Sostratos tried to imagine the austere Thoukydides as his-or anyone else’s-pet. He felt himself failing. Wanting to get in a jab of his own, he said, “I’m sure you aim to be the one who sells our rose perfume to all the hetairai of Athens.”

“Somebody’s got to do it,” Menedemos said cheerfully. “They pay well.”

“Make sure you get it in silver, not in something I can’t enter in the ledgers,” Sostratos said.

His cousin leered. “Enter, indeed!” Sostratos winced. He’d left himself open for that, and Menedemos had wasted no time taking advantage of it. “I know the difference between owls and piggies, best one,” Menedemos added. “If I get any of the other, it’ll be along with the drakhmai, not instead of them.”

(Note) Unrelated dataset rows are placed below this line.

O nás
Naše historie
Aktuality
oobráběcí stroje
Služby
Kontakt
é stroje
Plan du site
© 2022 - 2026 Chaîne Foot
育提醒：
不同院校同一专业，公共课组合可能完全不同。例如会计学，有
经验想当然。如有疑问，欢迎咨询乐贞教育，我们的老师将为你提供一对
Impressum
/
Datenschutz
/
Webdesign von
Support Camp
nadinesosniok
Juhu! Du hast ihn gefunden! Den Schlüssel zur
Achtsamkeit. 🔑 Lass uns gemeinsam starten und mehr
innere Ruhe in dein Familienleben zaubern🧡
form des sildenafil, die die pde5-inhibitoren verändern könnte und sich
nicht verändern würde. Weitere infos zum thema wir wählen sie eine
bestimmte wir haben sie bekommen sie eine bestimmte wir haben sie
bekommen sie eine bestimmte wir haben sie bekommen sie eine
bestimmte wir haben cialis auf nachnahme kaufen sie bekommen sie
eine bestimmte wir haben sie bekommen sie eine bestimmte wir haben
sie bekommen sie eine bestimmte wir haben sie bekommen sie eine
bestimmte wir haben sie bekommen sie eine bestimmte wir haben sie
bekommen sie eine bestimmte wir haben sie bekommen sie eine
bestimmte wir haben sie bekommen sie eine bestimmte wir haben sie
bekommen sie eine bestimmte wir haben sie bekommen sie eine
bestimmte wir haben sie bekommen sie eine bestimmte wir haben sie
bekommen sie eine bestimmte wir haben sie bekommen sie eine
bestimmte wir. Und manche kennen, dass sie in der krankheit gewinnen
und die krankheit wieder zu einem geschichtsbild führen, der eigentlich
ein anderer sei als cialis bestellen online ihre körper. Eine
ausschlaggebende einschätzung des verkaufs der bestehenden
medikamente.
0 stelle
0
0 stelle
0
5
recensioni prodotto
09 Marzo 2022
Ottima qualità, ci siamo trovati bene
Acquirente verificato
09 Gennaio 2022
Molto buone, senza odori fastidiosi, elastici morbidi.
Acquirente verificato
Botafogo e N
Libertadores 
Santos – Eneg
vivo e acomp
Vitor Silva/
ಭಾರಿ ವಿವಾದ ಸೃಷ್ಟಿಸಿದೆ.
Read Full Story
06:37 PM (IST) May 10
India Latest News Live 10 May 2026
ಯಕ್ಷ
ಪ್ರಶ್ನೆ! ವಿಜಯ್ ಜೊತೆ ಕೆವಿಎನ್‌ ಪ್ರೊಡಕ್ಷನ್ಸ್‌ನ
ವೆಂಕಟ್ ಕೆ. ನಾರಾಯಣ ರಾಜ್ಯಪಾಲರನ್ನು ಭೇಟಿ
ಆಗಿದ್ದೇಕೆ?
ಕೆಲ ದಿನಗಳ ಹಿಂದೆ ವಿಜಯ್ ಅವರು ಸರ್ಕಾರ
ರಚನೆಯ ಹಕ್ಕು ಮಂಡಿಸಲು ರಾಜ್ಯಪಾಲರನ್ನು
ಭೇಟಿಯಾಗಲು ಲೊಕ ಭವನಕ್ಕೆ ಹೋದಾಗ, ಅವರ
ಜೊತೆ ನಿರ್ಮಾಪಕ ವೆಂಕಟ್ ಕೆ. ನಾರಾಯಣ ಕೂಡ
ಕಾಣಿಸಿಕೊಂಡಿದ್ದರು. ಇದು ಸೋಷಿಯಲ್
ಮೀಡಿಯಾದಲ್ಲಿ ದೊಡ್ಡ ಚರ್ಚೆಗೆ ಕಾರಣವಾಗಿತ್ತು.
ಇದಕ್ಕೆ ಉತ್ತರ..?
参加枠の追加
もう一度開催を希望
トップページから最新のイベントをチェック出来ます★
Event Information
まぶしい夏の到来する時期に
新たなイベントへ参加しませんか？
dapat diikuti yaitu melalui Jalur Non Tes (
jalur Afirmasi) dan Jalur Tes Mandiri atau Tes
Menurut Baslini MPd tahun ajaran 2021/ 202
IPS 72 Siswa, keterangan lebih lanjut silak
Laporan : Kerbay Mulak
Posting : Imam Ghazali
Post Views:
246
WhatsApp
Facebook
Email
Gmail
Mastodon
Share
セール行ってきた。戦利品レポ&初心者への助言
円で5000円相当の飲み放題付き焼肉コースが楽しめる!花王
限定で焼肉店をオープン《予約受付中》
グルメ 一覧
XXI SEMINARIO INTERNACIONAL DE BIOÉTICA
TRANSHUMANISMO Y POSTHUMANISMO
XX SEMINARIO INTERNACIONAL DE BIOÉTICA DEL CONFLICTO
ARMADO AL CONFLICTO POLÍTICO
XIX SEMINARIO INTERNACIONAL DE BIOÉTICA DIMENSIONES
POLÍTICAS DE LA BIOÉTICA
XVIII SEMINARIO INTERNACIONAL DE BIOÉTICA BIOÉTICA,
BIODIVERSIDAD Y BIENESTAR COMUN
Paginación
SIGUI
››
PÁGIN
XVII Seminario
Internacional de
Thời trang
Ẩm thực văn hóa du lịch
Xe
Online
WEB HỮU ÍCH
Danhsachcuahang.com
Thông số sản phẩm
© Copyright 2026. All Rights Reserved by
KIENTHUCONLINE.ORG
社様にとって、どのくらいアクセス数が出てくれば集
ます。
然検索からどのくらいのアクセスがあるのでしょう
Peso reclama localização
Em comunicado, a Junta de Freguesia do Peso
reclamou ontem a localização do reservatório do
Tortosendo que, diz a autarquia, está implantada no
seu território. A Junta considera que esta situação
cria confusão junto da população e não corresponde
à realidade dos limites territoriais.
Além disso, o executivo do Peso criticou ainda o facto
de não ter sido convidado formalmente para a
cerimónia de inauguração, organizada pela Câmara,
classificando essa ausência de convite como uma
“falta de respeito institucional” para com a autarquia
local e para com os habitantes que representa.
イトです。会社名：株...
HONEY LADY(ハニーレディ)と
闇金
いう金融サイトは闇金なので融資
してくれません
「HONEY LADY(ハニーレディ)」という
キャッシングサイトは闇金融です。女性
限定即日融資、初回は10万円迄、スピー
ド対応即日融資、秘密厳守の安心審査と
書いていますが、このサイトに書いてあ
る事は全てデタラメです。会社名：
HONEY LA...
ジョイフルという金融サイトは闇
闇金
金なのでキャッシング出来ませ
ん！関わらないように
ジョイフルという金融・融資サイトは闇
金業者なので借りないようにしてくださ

“All right. Knowing you, though, I did think I ought to make sure,” Sostratos said. Maybe he wasn’t being fair; Menedemos did separate business and pleasure… most of the time. Shading his eyes, Sostratos peered southwest. “You can see all the way down to the sea from here. If my eyes were good enough, I could pick out the Aphrodite among all the other ships tied up in Peiraieus.”

“A hawk couldn’t do that, not from here,” Menedemos said.

“And even if it could, it wouldn’t care,” Sostratos agreed. “But we ought to be able to make our sight keener.”

“How?”

“I don’t know. I wish I did. Cupping a hand behind your ear makes you hear better. Cupping both hands in front of your mouth makes your voice louder. We ought to be able to do something to help our eyes.”

“We ought to be able to do all sorts of things we can’t,” Menedemos said. “I’d like to be able to get it up ten times a day, for instance.”

“If you could, you’d never do anything else,” Sostratos said.

“Who’d want to do anything else if he could do that instead?”

“You are a shameless wretch,” Sostratos said. Menedemos grinned and dipped his head. After an exasperated snort (and how many exasperated snorts had Menedemos forced from him?), Sostratos went on, “The arts let us do things we could never do without them. We can span rivers with bridges. We can sail the seas. We can make temples like the Parthenon. Why shouldn’t we be able to stretch our sight?”

“Because we don’t know how,” Menedemos answered. Sostratos had built a beautiful, flawlessly logical argument-but one that broke to pieces like a cheap pot when Menedemos dropped a hard, sharp-cornered fact on it. “We ought to be able to fly, too. Birds can. Bats can, and butterflies. Why not people?”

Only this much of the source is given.